━━━ Data
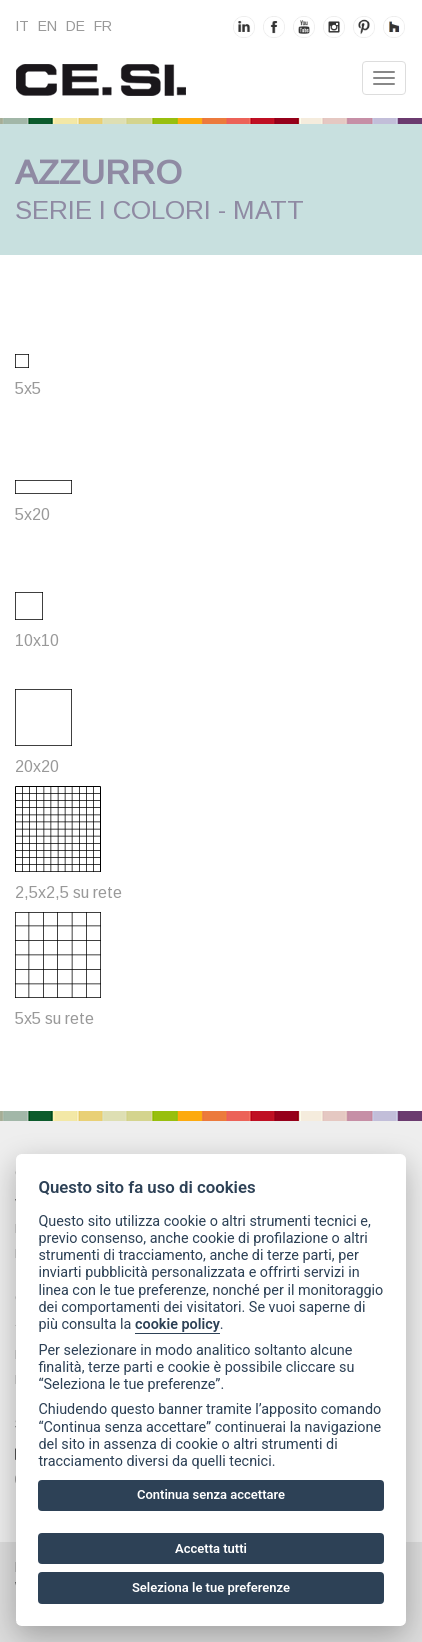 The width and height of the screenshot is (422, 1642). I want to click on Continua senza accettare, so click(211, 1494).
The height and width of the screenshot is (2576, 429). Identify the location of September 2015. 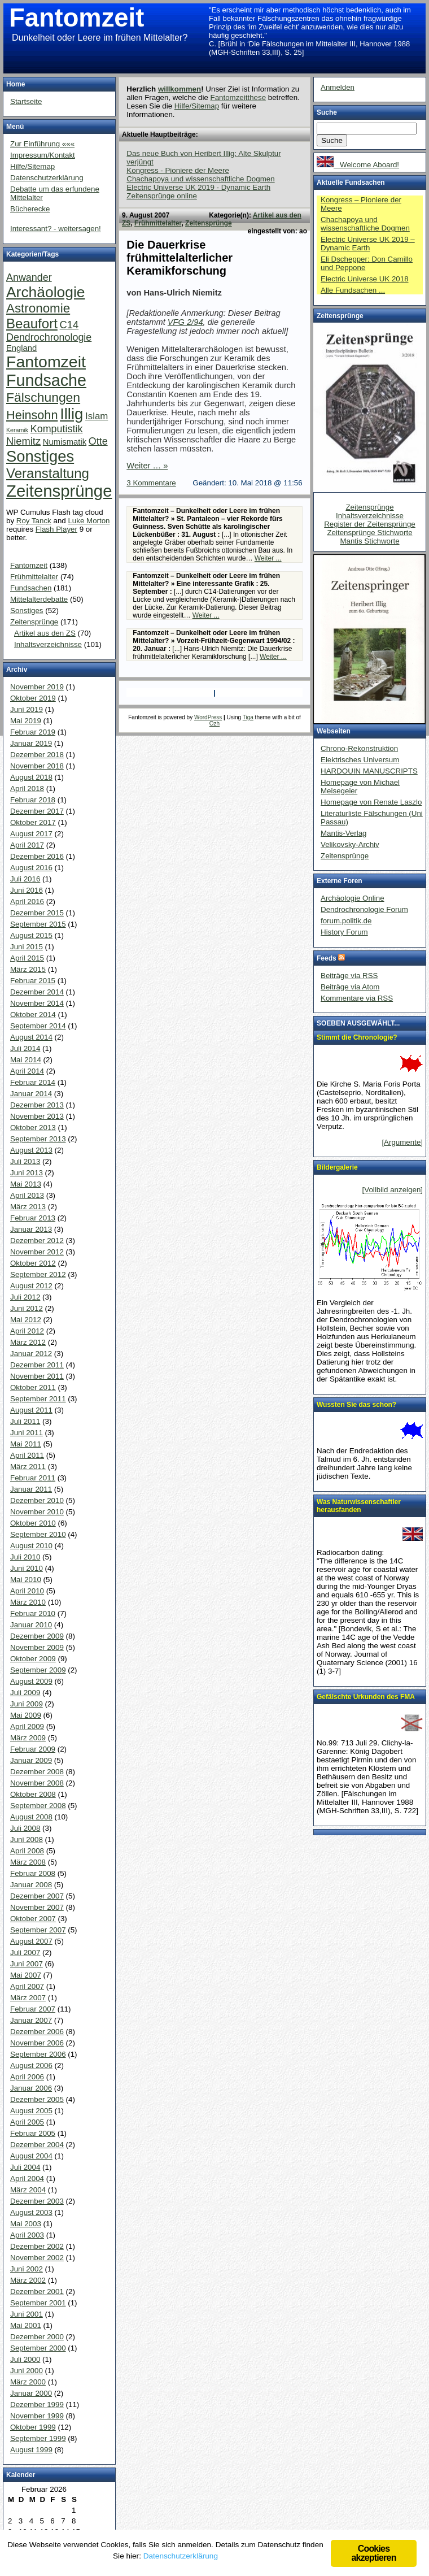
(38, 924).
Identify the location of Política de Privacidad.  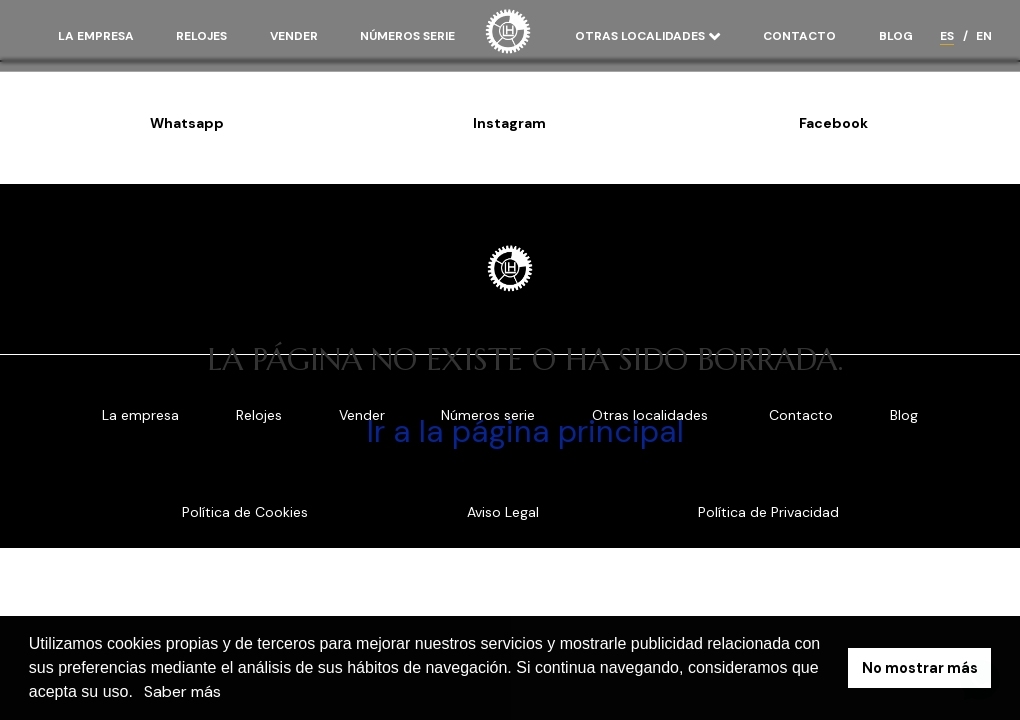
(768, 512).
━━━━━━
━━━ Data
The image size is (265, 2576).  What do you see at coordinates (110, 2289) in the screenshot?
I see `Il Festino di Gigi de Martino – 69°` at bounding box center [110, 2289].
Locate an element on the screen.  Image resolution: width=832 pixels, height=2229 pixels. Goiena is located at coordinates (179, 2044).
━━━━━━
» Work order: Retype word for word everything in the listing above from the line that holds "The image size" down to the line that holds "Locate an element". Keep both end lines and leave out the rest.

» Result of the task:
The image size is (265, 2576).  What do you see at coordinates (110, 2289) in the screenshot?
I see `Il Festino di Gigi de Martino – 69°` at bounding box center [110, 2289].
Locate an element on the screen.  Image resolution: width=832 pixels, height=2229 pixels. Goiena is located at coordinates (179, 2044).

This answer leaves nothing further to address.